Berris later wrote a poem in Shapiro’s honor called “Life.” The poet had warned her that we cannot write about “life” unless we describe the iconic cereal or magazine. Or a life well lived.

“He taught us not to generalize, that we cannot understand all of nature or define the scope of love,” she said. “We have to be specific and write from our own experience and the feelings that come with it so that our writing resonates with our readers.”

Berris fulfilled her “teaching duty” by teaching English at University High School, which was attended primarily by the professors’ children. After earning her master’s degree in education and English from Stanford, she took her first teaching job at a middle school in Alamo, where she taught English and social studies.

Berris’ next assignment took her back to her roots: teaching “gifted” high school students in Chicago who were interested in creative writing. Her students’ work caught the attention of the head of the English department, who asked her to launch a literary magazine based on students’ interviews with seniors, from which they were to create poems or short stories. The result was the literary magazine WHETSTONE.

“When we started getting submissions from teachers and others across the state,” Berris said, “I put two friends on my team and had a real adventure with this magazine over the next 18 years, winning 11 awards from the National Endowment for the Arts. We were excited as long as it was happening.”

Eventually, Berris and her husband retired to the community where they began their marriage after honeymooning at the Highlands Inn in Carmel. Although they have owned and visited their Murphy-built Carmel cottage for 18 years, they moved there permanently six years ago.

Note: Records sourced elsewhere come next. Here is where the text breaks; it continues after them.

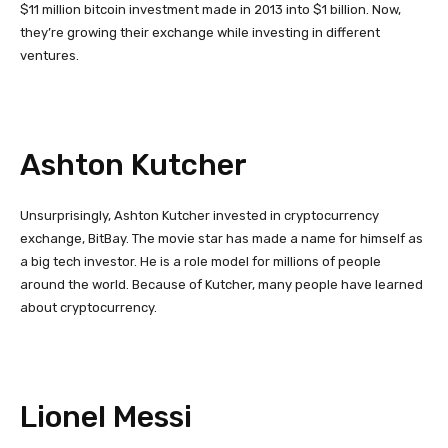
$11 million bitcoin investment made in 2013 into $1 billion. Now,
they’re growing their exchange while investing in different
ventures.
Ashton Kutcher
Unsurprisingly, Ashton Kutcher invested in cryptocurrency
exchange, BitBay. The movie star has made a name for himself as
a big tech investor. He is a role model for millions of people
around the world. Because of Kutcher, many people have learned
about cryptocurrency.
Lionel Messi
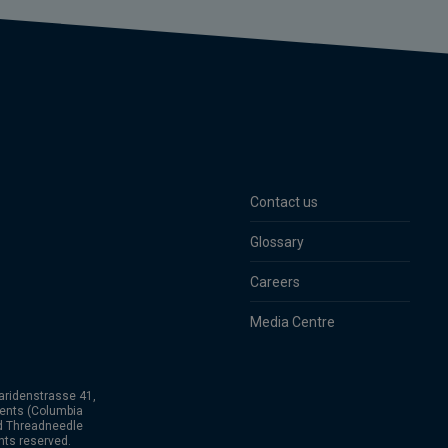
Contact us
Glossary
Careers
Media Centre
aridenstrasse 41,
ents (Columbia
nd Threadneedle
hts reserved.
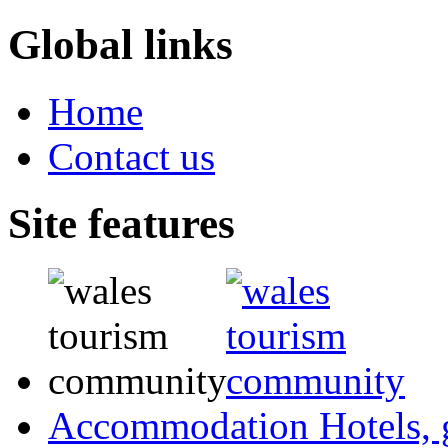
Global links
Home
Contact us
Site features
Accommodation
Hotels,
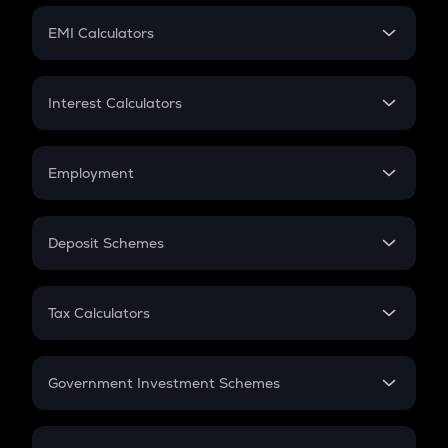
Crypto Futures
SIP
EMI Calculators
Lumpsum
EMI
Home Loan EMI
Interest Calculators
Car Loan EMI
Compound Interest
Credit Card EMI
Simple Interest
Employment
Flat Interest
In-Hand Salary
Salary Hike
Deposit Schemes
Work Experience
FD
PPF
RD
Tax Calculators
Gratuity
GST
Retirement
Government Investment Schemes
Sukanya Samriddhu Yojana
NPS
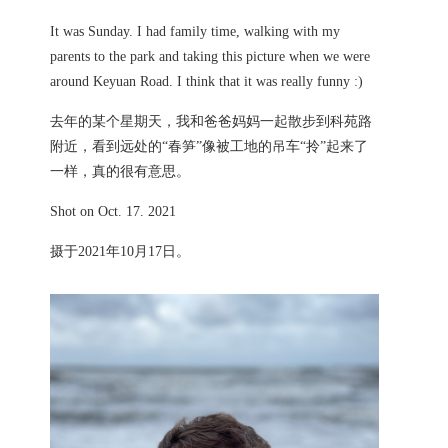
It was Sunday. I had family time, walking with my
parents to the park and taking this picture when we were
around Keyuan Road. I think that it was really funny :)
去年的某个星期天，我和爸爸妈妈一起散步到科苑路
附近，看到远处的“春笋”像被工地的吊车“拎”起来了
一样，真的很有意思。
Shot on Oct. 17. 2021
摄于2021年10月17日。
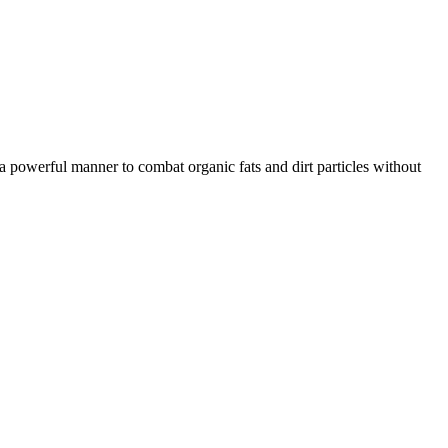
in a powerful manner to combat organic fats and dirt particles without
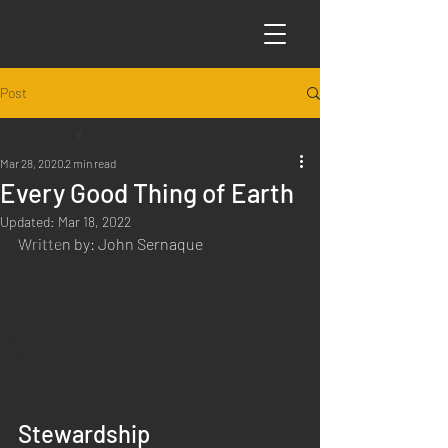
Post
All Posts
Mar 28, 2020
2 min read
All Posts
Every Good Thing of Earth
Articles
Updated:
Mar 18, 2022
Written by: John Sernaque
Science
Sabbath Worship
Poems
Q&A
Introduction to Preaching
Stewardship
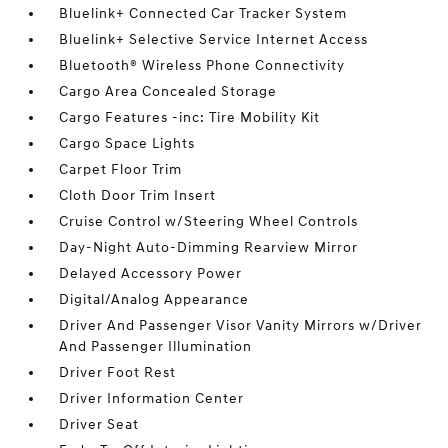
Bluelink+ Connected Car Tracker System
Bluelink+ Selective Service Internet Access
Bluetooth® Wireless Phone Connectivity
Cargo Area Concealed Storage
Cargo Features -inc: Tire Mobility Kit
Cargo Space Lights
Carpet Floor Trim
Cloth Door Trim Insert
Cruise Control w/Steering Wheel Controls
Day-Night Auto-Dimming Rearview Mirror
Delayed Accessory Power
Digital/Analog Appearance
Driver And Passenger Visor Vanity Mirrors w/Driver
And Passenger Illumination
Driver Foot Rest
Driver Information Center
Driver Seat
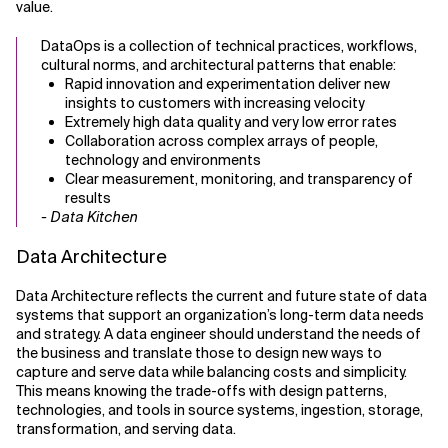
value.
DataOps is a collection of technical practices, workflows,
cultural norms, and architectural patterns that enable:
Rapid innovation and experimentation deliver new
insights to customers with increasing velocity
Extremely high data quality and very low error rates
Collaboration across complex arrays of people,
technology and environments
Clear measurement, monitoring, and transparency of
results
- Data Kitchen
Data Architecture
Data Architecture reflects the current and future state of data
systems that support an organization’s long-term data needs
and strategy. A data engineer should understand the needs of
the business and translate those to design new ways to
capture and serve data while balancing costs and simplicity.
This means knowing the trade-offs with design patterns,
technologies, and tools in source systems, ingestion, storage,
transformation, and serving data.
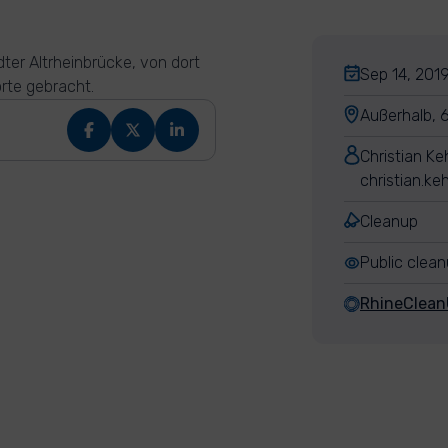
ter Altrheinbrücke, von dort
Sep 14, 2019
rte gebracht.
Außerhalb, 
Christian K
christian.k
Cleanup
Public clea
RhineClea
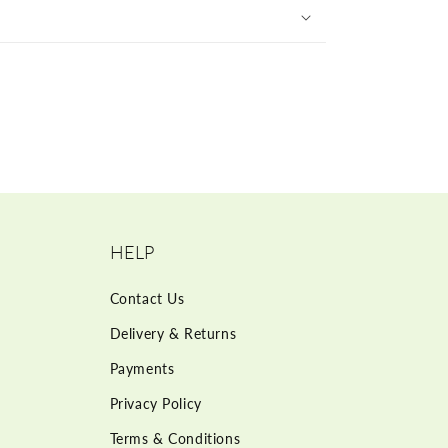
HELP
Contact Us
Delivery & Returns
Payments
Privacy Policy
Terms & Conditions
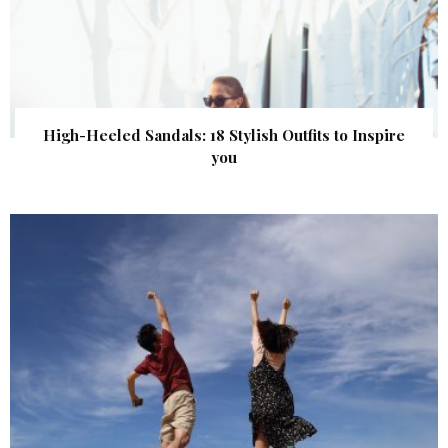
High-Heeled Sandals: 18 Stylish Outfits to Inspire
you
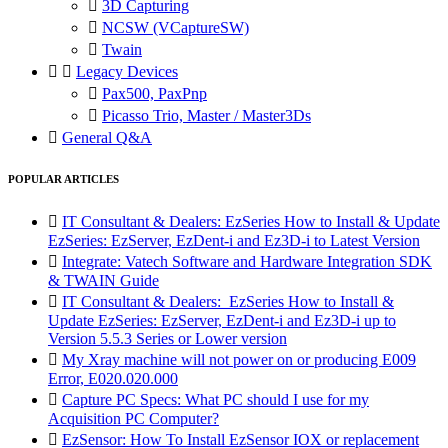

3D Capturing

NCSW (VCaptureSW)

Twain


Legacy Devices

Pax500, PaxPnp

Picasso Trio, Master / Master3Ds

General Q&A
POPULAR ARTICLES

IT Consultant & Dealers: EzSeries How to Install & Update
EzSeries: EzServer, EzDent-i and Ez3D-i to Latest Version

Integrate: Vatech Software and Hardware Integration SDK
& TWAIN Guide

IT Consultant & Dealers: EzSeries How to Install &
Update EzSeries: EzServer, EzDent-i and Ez3D-i up to
Version 5.5.3 Series or Lower version

My Xray machine will not power on or producing E009
Error, E020.020.000

Capture PC Specs: What PC should I use for my
Acquisition PC Computer?

EzSensor: How To Install EzSensor IOX or replacement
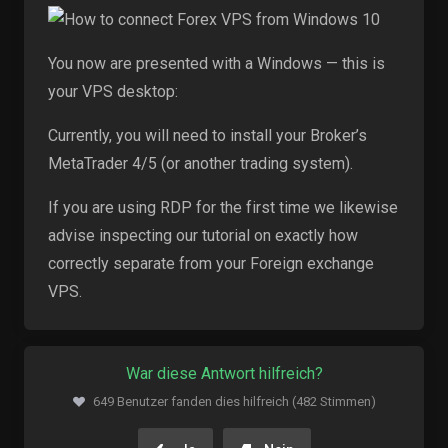
You now are presented with a Windows — this is
your VPS desktop:
Currently, you will need to install your Broker’s
MetaTrader 4/5 (or another trading system).
If you are using RDP for the first time we likewise
advise inspecting our tutorial on exactly how
correctly separate from your Foreign exchange
VPS.
War diese Antwort hilfreich?
649 Benutzer fanden dies hilfreich (482 Stimmen)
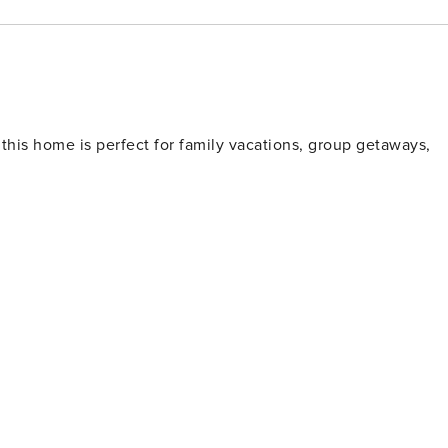
r, you’re only minutes away from Sunriver’s Village Mall,
seasonal activities. In winter, Gadwall is a convenient base
5 minutes away. In summer, enjoy nearby golf courses,
y. Whether you’re looking for outdoor adventure or a
 keeping you tucked away in a serene, natural setting.
 this home is perfect for family vacations, group getaways,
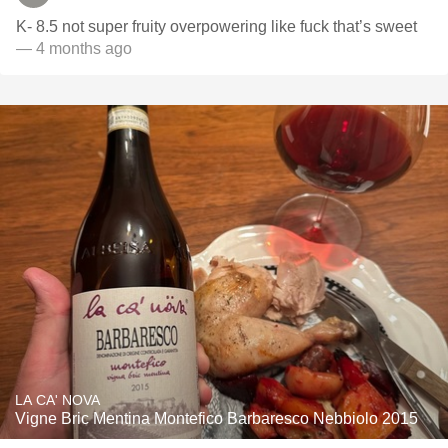
K- 8.5 not super fruity overpowering like fuck that’s sweet
— 4 months ago
LA CA' NOVA
Vigne Bric Mentina Montefico Barbaresco Nebbiolo 2015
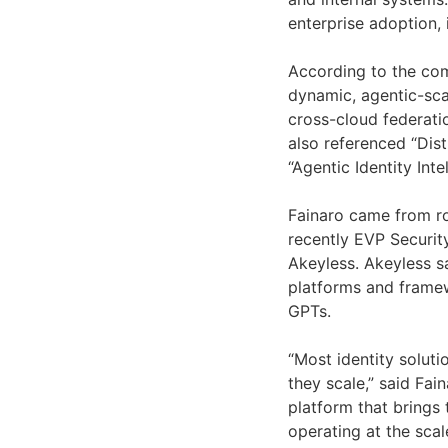
enterprise adoption,
According to the com
dynamic, agentic-scal
cross-cloud federatio
also referenced “Dis
“Agentic Identity Inte
Fainaro came from r
recently EVP Securit
Akeyless. Akeyless s
platforms and frame
GPTs.
“Most identity soluti
they scale,” said Fai
platform that brings
operating at the scal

“One day when it was snowing in February, I was sitting on my treadmill watching the AT&T golf tournament,” Berris said, “when they showed Carmel Beach. I ran up the stairs and told my husband I would never see another snow season. We put our house up for sale and moved to Carmel permanently.”

Berris’ previous book of poetry, Ash on Wind (Muse Ink Press 2017), is a collection of her poems published by various literary journals and university presses and is inspired by her contemplation of the “intimacy of matter,” an ambiguity that examines what we are made of and the different ways we interpret what is important to us.

Both Indelible Shadow and Ash on Wind are available at Bookworks in Pacific Grove and through Amazon.